Mike confirmed some other things I had been thinking about, like how catering to faculty self-interest ("ah, I can track publication downloads and use this for my tenure case!") actually works well. Mandating something that should ostensibly be in faculty's self-interest ("only publications listed in the IR count for your tenure evaluation!") is... hard, and I'm not sure if I agree with that goal (I still live in a dream world where people do good things without being required to do them, apparently) but it's got an undeniable impact on compliance rates.

On the way back, he introduced me to the work of Jason Priem, who looks at altmetrics - can we more accurately measure scholarly impact if we look at social media instead of merely journal citations? - and whose open access koans made me grin.

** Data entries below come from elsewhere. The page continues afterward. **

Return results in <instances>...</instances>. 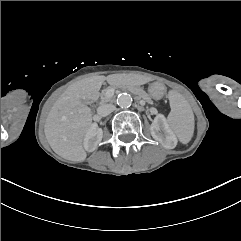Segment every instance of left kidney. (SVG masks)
Here are the masks:
<instances>
[{
	"label": "left kidney",
	"instance_id": "5707ae66",
	"mask_svg": "<svg viewBox=\"0 0 241 241\" xmlns=\"http://www.w3.org/2000/svg\"><path fill=\"white\" fill-rule=\"evenodd\" d=\"M150 132L153 139L158 141L164 148H175L177 140L162 115L155 116L150 126Z\"/></svg>",
	"mask_w": 241,
	"mask_h": 241
}]
</instances>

Apparently Jason is speaking at Purdue in 2 weeks - I'm totally going. And apparently Jason is getting his PhD at the same place as Bryan Behrenshausen, last summer's opensource.com intern (and the man behind the POSSE profiles from last summer - we're currently having a debate about the future of POSSE, by the way).

My brain is swimming -- and I haven't even started my German translation homework yet. It's been a good, good day. Extremely good. A day full of The Learn.